Data excerpts
Content starts

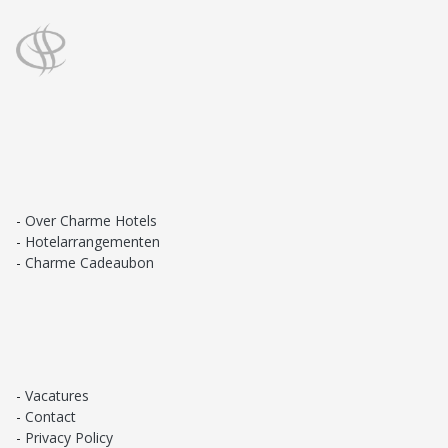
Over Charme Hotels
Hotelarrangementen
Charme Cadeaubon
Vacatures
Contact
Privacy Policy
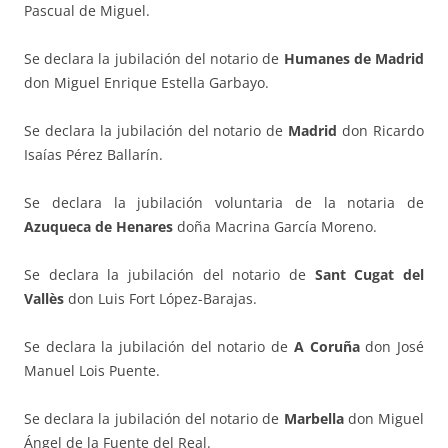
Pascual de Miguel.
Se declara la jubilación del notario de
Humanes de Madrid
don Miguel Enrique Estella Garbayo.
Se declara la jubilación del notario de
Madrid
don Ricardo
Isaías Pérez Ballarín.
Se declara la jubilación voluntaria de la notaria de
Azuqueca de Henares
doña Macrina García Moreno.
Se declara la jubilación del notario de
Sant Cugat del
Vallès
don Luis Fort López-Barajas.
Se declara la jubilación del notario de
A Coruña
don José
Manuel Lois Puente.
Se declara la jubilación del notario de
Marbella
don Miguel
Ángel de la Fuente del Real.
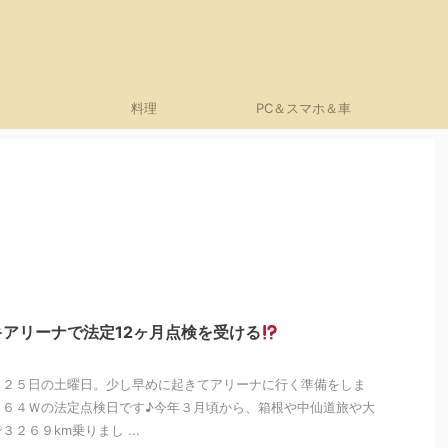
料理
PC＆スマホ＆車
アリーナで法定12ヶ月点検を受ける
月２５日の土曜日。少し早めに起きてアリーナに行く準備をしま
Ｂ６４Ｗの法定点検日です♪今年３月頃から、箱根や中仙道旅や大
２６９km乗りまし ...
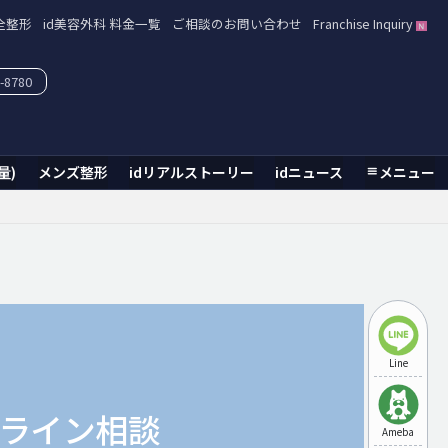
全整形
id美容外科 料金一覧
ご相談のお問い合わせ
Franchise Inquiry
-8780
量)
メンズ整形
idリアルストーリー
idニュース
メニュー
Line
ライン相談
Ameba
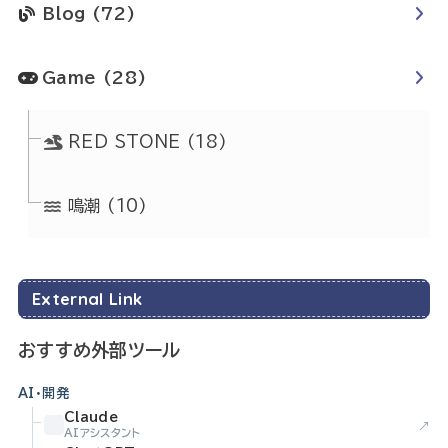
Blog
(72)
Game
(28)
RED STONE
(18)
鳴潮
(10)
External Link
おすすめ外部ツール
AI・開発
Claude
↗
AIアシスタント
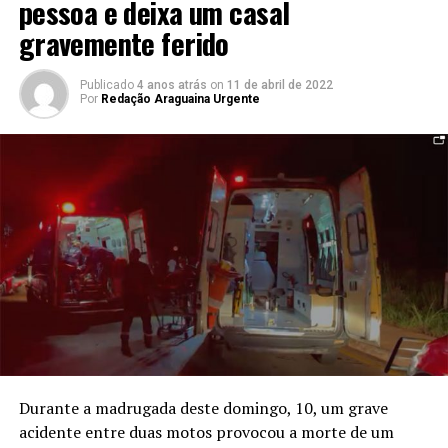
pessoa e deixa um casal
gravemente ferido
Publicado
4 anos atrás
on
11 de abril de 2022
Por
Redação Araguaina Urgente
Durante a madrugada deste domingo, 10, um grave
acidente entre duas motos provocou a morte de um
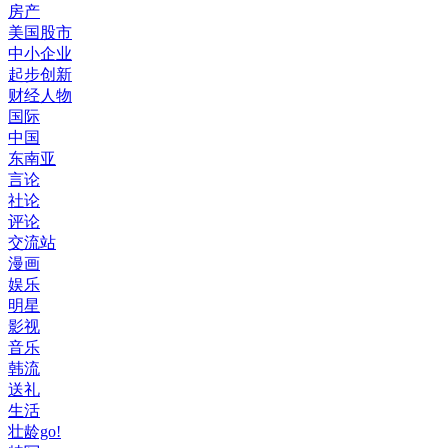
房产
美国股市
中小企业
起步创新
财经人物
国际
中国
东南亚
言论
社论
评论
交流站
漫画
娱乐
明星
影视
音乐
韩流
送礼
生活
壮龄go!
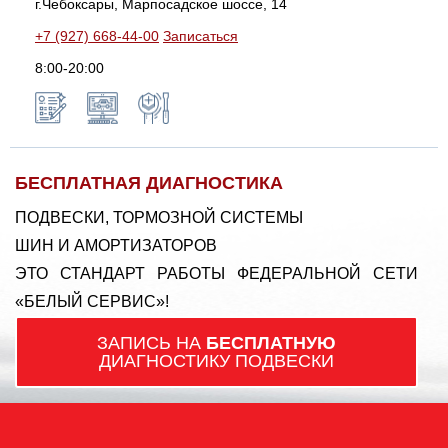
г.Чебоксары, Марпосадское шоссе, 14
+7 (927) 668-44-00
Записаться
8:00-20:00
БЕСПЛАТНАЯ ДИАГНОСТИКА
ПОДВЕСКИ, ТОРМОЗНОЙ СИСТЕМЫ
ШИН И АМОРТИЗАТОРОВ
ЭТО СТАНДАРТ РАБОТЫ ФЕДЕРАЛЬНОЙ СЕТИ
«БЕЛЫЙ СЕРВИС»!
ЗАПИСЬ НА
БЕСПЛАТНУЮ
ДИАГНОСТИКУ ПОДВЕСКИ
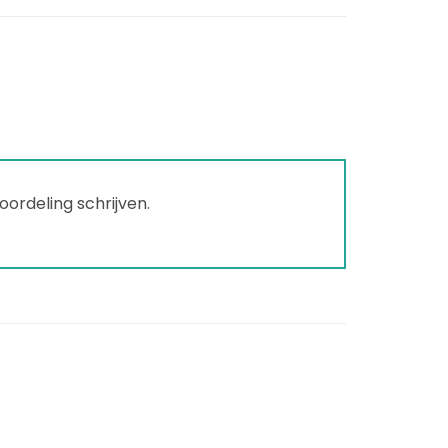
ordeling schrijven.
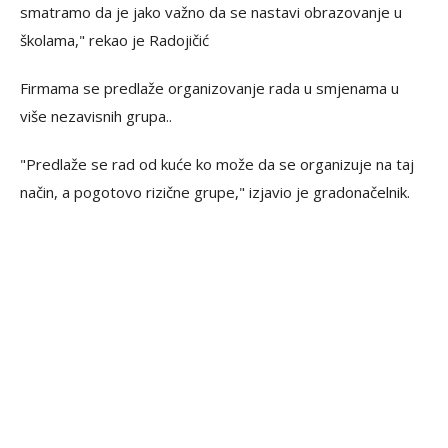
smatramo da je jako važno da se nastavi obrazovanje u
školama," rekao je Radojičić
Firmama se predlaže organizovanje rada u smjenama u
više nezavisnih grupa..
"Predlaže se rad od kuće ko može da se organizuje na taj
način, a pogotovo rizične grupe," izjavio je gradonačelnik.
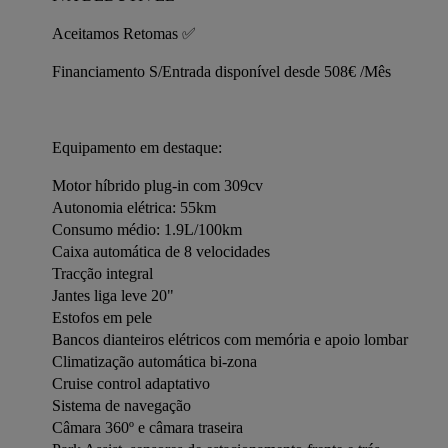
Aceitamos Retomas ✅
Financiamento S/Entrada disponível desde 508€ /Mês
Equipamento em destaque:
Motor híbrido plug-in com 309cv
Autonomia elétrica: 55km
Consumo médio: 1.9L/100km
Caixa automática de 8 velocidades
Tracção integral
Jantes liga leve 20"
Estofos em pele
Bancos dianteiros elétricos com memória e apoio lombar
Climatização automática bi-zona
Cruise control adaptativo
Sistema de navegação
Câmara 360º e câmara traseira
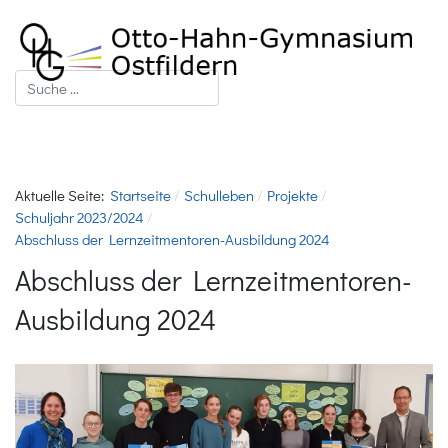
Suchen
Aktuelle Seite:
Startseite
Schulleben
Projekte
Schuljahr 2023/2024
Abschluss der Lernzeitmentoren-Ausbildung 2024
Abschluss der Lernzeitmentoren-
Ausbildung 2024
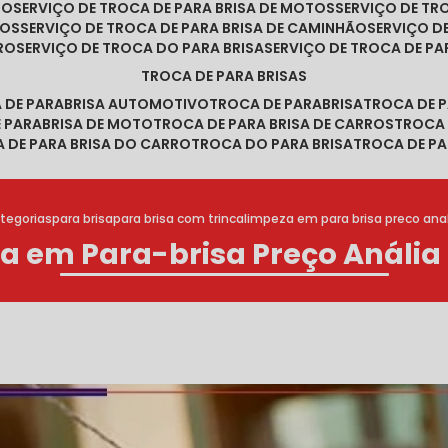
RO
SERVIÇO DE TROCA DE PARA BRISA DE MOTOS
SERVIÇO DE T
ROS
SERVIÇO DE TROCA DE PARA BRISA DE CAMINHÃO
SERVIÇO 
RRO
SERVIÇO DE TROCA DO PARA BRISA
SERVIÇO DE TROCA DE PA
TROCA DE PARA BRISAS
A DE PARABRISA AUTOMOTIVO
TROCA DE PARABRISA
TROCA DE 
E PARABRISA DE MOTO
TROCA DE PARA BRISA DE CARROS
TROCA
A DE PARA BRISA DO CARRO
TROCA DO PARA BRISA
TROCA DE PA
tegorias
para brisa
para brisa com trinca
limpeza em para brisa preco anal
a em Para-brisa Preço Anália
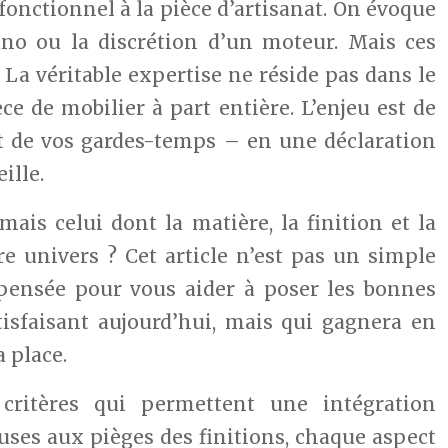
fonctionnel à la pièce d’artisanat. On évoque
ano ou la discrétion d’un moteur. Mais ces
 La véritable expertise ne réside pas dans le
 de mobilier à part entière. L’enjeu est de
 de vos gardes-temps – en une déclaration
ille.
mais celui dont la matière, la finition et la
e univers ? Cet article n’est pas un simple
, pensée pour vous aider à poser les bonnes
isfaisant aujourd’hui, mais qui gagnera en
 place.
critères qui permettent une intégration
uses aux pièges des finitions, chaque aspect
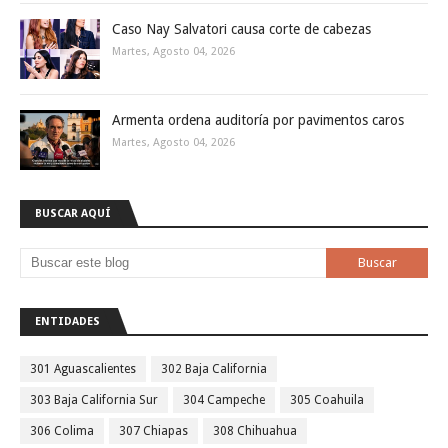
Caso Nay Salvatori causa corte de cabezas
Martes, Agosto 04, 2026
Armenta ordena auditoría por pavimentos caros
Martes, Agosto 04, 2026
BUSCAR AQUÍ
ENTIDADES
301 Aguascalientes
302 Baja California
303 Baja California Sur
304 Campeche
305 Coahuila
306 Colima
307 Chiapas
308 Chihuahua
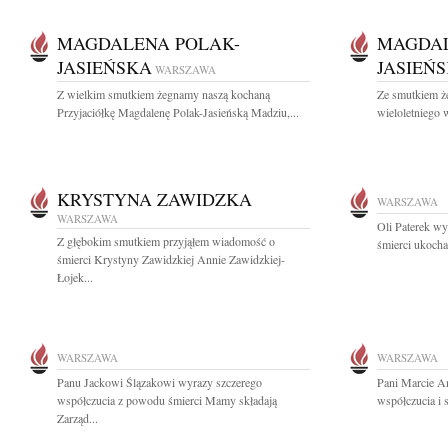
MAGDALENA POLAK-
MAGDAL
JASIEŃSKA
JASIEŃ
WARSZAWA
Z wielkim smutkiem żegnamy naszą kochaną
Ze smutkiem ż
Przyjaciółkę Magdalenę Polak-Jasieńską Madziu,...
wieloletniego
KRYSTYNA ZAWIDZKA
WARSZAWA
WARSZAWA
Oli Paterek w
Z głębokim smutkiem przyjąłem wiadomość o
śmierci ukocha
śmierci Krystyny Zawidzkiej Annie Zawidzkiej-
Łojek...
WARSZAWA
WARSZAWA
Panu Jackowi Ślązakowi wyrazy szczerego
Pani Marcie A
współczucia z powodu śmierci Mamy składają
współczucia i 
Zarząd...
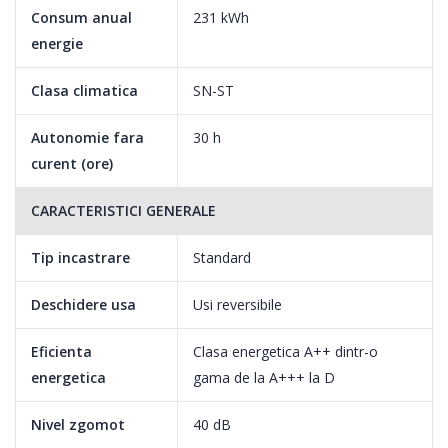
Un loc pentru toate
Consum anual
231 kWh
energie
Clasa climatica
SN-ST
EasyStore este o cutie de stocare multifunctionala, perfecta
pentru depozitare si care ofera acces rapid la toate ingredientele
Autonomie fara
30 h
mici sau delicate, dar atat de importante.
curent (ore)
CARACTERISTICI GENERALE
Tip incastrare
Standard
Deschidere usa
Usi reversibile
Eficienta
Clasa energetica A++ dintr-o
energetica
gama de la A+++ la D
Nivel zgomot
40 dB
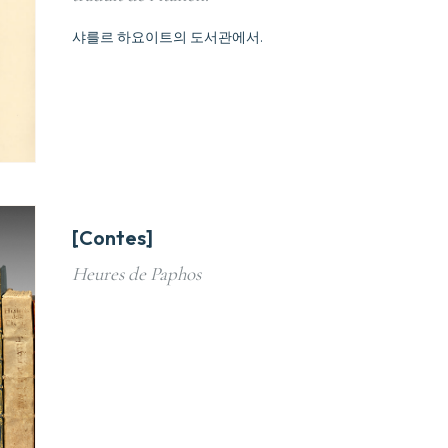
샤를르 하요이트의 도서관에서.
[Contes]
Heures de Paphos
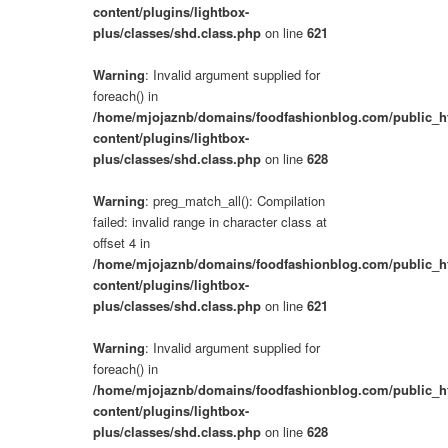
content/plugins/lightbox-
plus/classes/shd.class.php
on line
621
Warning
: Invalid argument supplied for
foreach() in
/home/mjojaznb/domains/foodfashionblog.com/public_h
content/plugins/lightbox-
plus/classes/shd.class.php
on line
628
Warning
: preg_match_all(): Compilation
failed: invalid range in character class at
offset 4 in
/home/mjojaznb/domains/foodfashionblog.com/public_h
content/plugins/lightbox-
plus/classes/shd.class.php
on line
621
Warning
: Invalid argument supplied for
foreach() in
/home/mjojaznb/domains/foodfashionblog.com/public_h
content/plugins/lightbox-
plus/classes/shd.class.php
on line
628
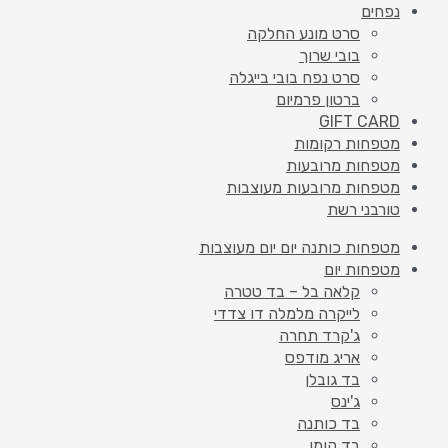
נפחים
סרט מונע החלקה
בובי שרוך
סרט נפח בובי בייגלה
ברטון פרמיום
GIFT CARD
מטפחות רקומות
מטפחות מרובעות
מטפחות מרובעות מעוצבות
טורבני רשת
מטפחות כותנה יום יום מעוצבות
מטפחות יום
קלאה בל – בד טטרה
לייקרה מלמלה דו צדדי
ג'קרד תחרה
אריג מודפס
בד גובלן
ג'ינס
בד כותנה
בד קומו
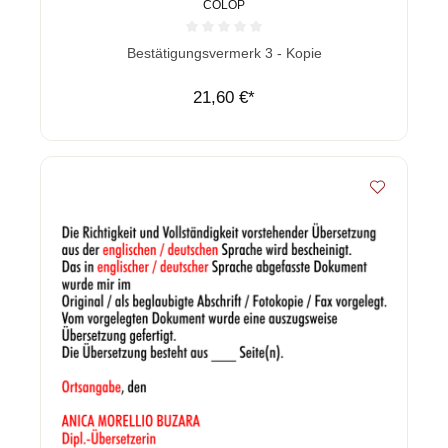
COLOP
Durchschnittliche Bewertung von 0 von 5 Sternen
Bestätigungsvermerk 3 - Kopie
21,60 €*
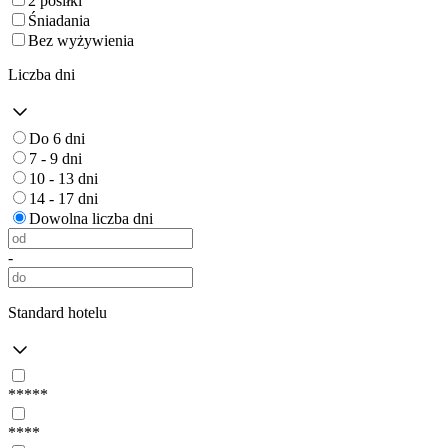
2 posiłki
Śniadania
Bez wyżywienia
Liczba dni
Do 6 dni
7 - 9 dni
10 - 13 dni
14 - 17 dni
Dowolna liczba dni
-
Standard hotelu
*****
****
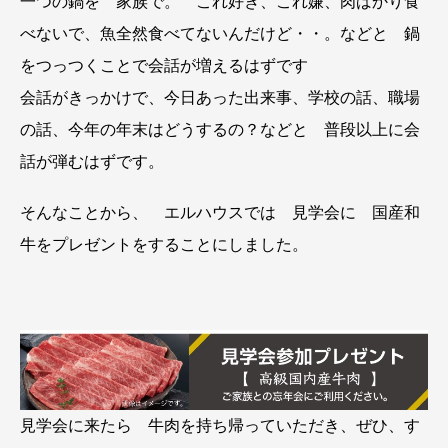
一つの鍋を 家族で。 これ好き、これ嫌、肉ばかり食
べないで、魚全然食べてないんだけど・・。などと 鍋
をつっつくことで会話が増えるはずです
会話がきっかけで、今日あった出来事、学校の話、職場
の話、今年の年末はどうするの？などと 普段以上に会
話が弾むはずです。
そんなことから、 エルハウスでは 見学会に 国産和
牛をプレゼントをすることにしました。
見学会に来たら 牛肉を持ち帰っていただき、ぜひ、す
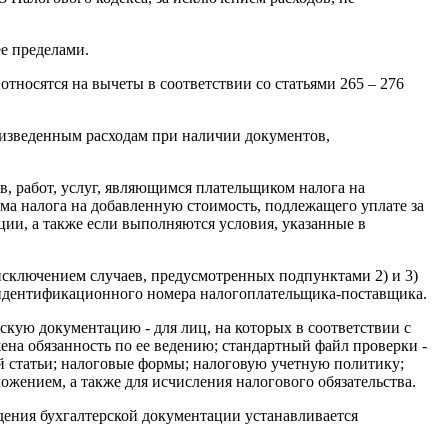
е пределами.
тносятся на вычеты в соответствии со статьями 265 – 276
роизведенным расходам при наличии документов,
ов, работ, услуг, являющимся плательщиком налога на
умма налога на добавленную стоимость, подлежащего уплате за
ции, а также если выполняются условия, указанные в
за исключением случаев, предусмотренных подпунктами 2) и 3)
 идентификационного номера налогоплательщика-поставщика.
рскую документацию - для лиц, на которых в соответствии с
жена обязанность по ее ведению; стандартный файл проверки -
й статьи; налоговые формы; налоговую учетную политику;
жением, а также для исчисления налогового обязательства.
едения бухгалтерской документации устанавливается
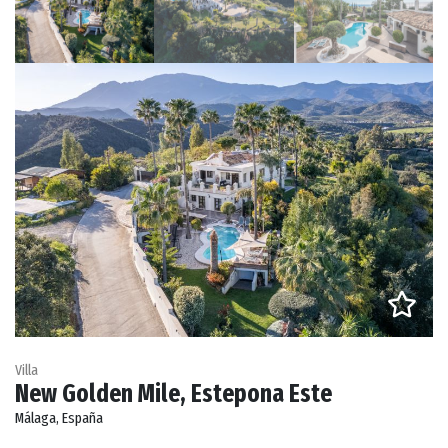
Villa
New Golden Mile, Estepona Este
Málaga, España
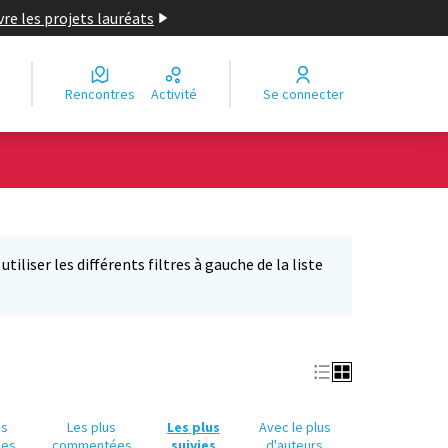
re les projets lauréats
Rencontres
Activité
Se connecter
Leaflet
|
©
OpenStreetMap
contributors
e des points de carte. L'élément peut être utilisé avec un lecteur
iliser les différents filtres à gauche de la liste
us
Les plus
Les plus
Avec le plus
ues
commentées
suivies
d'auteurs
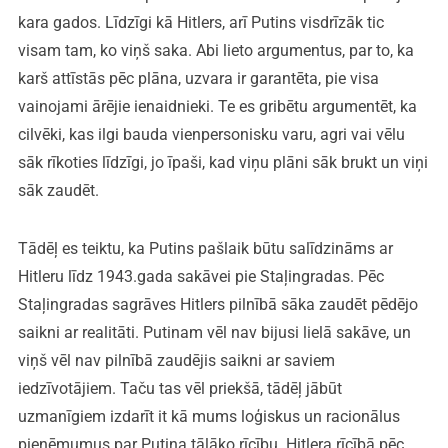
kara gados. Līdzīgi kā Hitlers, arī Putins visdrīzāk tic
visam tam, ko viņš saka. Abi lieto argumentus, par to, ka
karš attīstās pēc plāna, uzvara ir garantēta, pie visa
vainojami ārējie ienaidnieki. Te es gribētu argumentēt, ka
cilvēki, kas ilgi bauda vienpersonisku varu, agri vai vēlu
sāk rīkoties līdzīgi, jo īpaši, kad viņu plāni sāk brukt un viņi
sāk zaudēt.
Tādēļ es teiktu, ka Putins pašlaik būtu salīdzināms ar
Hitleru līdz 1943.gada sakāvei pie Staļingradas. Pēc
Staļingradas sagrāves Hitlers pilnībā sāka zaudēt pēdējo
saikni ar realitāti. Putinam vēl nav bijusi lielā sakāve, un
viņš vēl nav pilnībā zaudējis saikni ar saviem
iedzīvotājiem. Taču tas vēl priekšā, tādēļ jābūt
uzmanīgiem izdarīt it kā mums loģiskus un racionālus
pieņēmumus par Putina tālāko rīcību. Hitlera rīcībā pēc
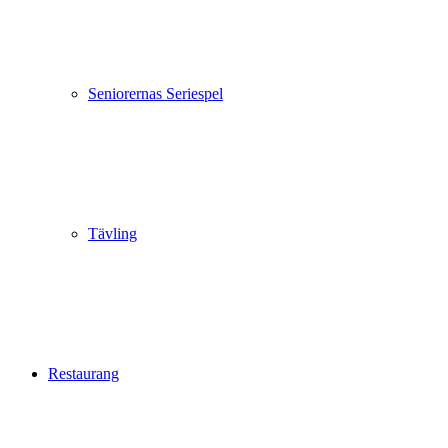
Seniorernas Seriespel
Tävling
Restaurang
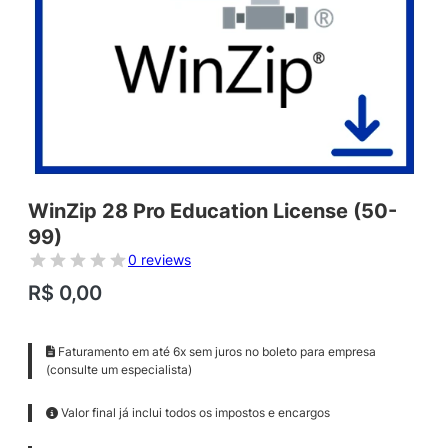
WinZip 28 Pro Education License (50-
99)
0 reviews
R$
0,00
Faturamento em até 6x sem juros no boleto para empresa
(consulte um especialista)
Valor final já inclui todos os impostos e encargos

Content ends

### ACTIVITY
The answer must be an exact transcription of the lines from the one containing "Staļingradas sagrāves Hitlers" through the last line of the records above, both included, with no pictures.

### RESPONSE
Staļingradas sagrāves Hitlers pilnībā sāka zaudēt pēdējo
saikni ar realitāti. Putinam vēl nav bijusi lielā sakāve, un
viņš vēl nav pilnībā zaudējis saikni ar saviem
iedzīvotājiem. Taču tas vēl priekšā, tādēļ jābūt
uzmanīgiem izdarīt it kā mums loģiskus un racionālus
pieņēmumus par Putina tālāko rīcību. Hitlera rīcībā pēc
Seniorernas Seriespel
Tävling
Restaurang
WinZip 28 Pro Education License (50-
99)
0 reviews
R$
0,00
Faturamento em até 6x sem juros no boleto para empresa
(consulte um especialista)
Valor final já inclui todos os impostos e encargos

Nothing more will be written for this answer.